Except, of course, it’s not.
Whatever the merits of easing the embargo on Cuba, any parallels with Iran begin and end here: both countries are run by tyrannical regimes that routinely oppress their own people. Beyond that, the two are very, very different—and the Obama administration’s approach to US sanctions should be, too.
Consider just a few important distinctions:
With Cuba, the embargo was ineffective because the US was the only country to impose it: the Castro brothers were able to do business with the rest of the world. This enabled their repression, and—more than the embargo—has kept Cubans in poverty. But the US is far from the only country to feel threatened by the regime in Iran, and it is no coincidence that the sanctions against Tehran are either enforced or endorsed by many nations that had no qualms against trading with Havana.
Cuba has a history of supporting Leftist insurgencies in many parts of the world—it got on the US State Department’s list of nations that sponsor terrorism two years before Iran—but it has recently been unwilling or unable to continue this type of support. The Iranian regime, on the other hand, actively and enthusiastically supports terrorist groups like Hezbollah and Hamas, as well as Shi’ite groups engaged in sectarian civil wars in Iraq and Yemen. This activity has increased since Hassan Rouhani became president.
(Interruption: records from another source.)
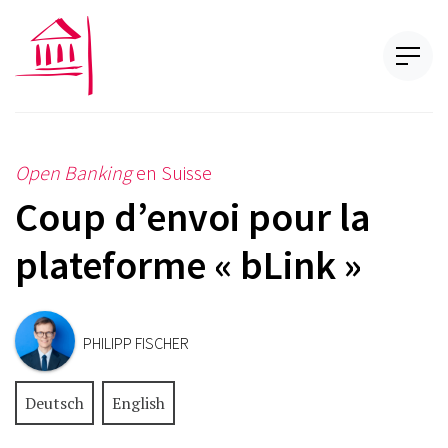
Open Banking
en Suisse
Coup d’envoi pour la
plateforme « bLink »
PHILIPP FISCHER
Deutsch
English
The Castro brothers do some artful bombast, but they are not threatening to “annihilate” any country or people—something Iran’s leaders do routinely.
Cuba’s communist government did once try to get its hands on nuclear weapons—or, more accurately, tried to allow the Soviet Union to install them on the island. That was in 1962, and it precipitated the Cuban missile crisis. Iran, on the other hand, was caught trying to build nuclear-weapons technology as recently as 2002, when its secret facilities at Arak and Nataz were discovered. Thereafter, under pressure from the US and the international community, the Tehran regime backed down from its policy of developing dual-use nuclear technology (for energy and weapons) and promised not to build bombs.
Under the pressure of sanctions, Iran’s regime has since for the most part kept that promise. But that is an argument to maintain the duress, not remove it.